▸ **ASSIGNMENT**:
Pull each line containing "contributes" out of the data and copy it.

▸ **PROVIDED DATA**:
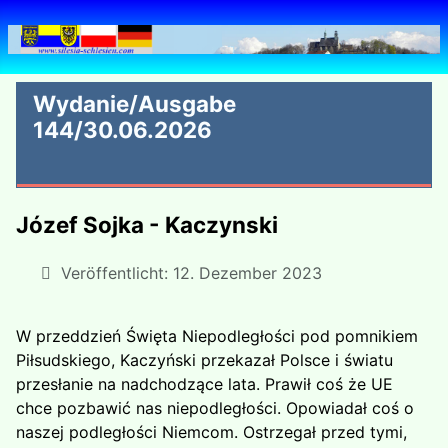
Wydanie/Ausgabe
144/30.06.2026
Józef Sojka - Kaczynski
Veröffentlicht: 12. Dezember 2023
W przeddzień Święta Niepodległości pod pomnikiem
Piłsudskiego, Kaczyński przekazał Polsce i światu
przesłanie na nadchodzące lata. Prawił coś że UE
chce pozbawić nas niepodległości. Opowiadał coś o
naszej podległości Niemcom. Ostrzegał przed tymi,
--
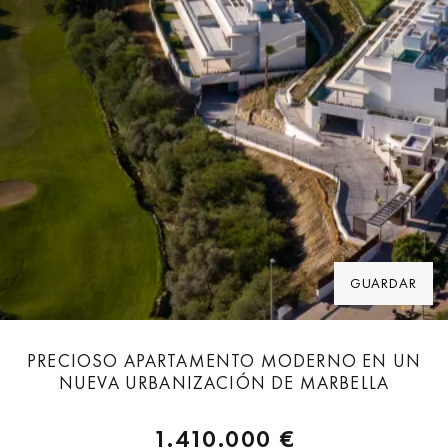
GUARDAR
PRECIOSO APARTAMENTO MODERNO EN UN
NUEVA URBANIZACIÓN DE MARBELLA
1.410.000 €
---
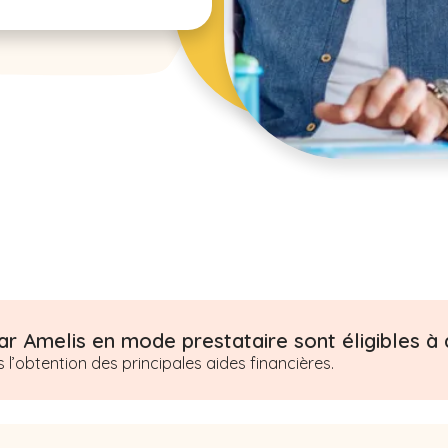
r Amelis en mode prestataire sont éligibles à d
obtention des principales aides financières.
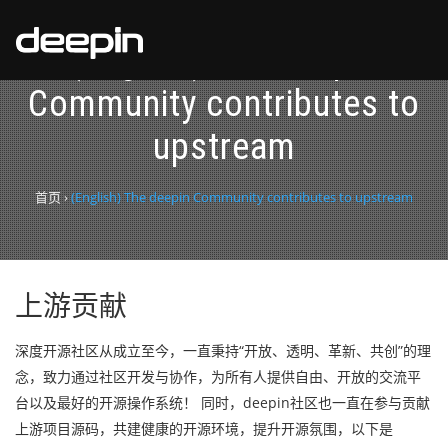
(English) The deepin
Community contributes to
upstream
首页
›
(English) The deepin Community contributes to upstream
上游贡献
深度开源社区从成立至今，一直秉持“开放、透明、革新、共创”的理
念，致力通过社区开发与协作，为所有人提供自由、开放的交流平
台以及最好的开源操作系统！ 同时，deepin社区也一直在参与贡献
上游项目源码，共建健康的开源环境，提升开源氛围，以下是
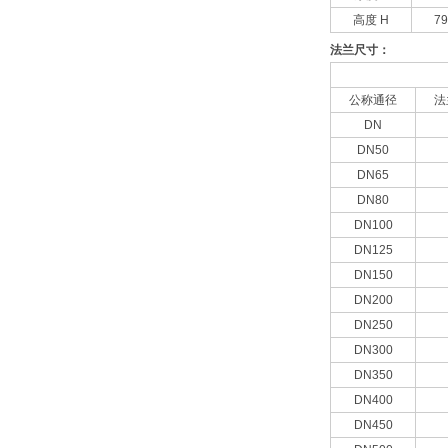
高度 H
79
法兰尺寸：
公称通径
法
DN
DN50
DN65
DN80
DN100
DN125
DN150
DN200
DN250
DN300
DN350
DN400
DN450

▸ **THE COMPLETED TASK**:
Community contributes to
(English) The deepin Community contributes to upstream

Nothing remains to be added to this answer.